Companies have gradually been moving to the cloud for years, but still need a model for prioritizing security initiatives for their cloud migration. Feedback from our clients is that organizations spread across multiple geographies, markets and business functions operate in silos and over the course of time develop multiple sets of key risks and initiatives to address security for their move to cloud.
Alternatively, some clients don’t want to move to cloud because they’re concerned about security risk of putting data into cloud. We hear that particularly in financial services and regulated sectors. The reality is that clients could have more exposure from legacy systems than you do in the cloud.
Sambit Misra is Global Product Manager at IBM Security, a sponsor of the FAIR Institute. Learn about IBM Security Risk Quantification Services.
Having said that, securing the migration to cloud involves building a comprehensive cloud security strategy. Implementation of that strategy usually means transformation of the organization’s security program to enable business innovation at cloud speed, on top of managing regulatory compliance and business requirements.
The regulatory expectations are related to data classification, encryption and residency, confidentiality, integrity and availability including auditability, managing incidents and business continuity.
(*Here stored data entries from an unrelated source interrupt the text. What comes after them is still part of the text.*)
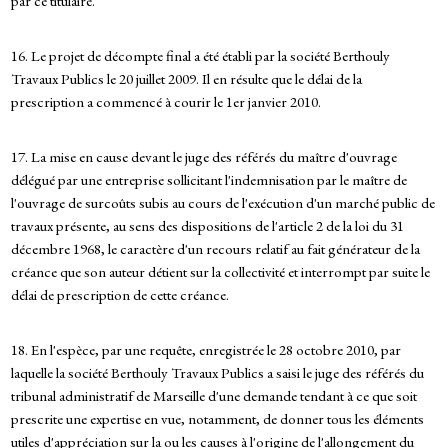
par ce titulaire.
16. Le projet de décompte final a été établi par la société Berthouly
Travaux Publics le 20 juillet 2009. Il en résulte que le délai de la
prescription a commencé à courir le 1er janvier 2010.
17. La mise en cause devant le juge des référés du maître d'ouvrage
délégué par une entreprise sollicitant l'indemnisation par le maître de
l'ouvrage de surcoûts subis au cours de l'exécution d'un marché public de
travaux présente, au sens des dispositions de l'article 2 de la loi du 31
décembre 1968, le caractère d'un recours relatif au fait générateur de la
créance que son auteur détient sur la collectivité et interrompt par suite le
délai de prescription de cette créance.
18. En l'espèce, par une requête, enregistrée le 28 octobre 2010, par
laquelle la société Berthouly Travaux Publics a saisi le juge des référés du
tribunal administratif de Marseille d'une demande tendant à ce que soit
prescrite une expertise en vue, notamment, de donner tous les éléments
utiles d'appréciation sur la ou les causes à l'origine de l'allongement du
While business requirements include complete flexibility to cover multiple business locations, controls meeting recognized standards, sustainability to ensure that future regulatory and security requirements or changes to cloud service provider specifications and standards are easily and efficiently addressed.
Using Risk Quantification for Business Alignment
Business leaders and their security teams need to be on the same page when it comes to security risk in order to effectively protect their people, data and valuable resources. We need security teams to be able to present a prioritized list of security initiatives based on magnitude of risk reduction, ROI and alignment to business objectives. Risk quantification with FAIR™ provides that clarity. Risk quantification can help quantify the risk that exists within legacy systems and compare that with quantified risk in cloud.
Categorizing those into security domains – network security controls, security and compliance posture management, identity and access controls, workloads and app security controls, data security controls, audit and monitoring controls, including personnel and physical security is an approach to assess risk and identify a set of initiatives.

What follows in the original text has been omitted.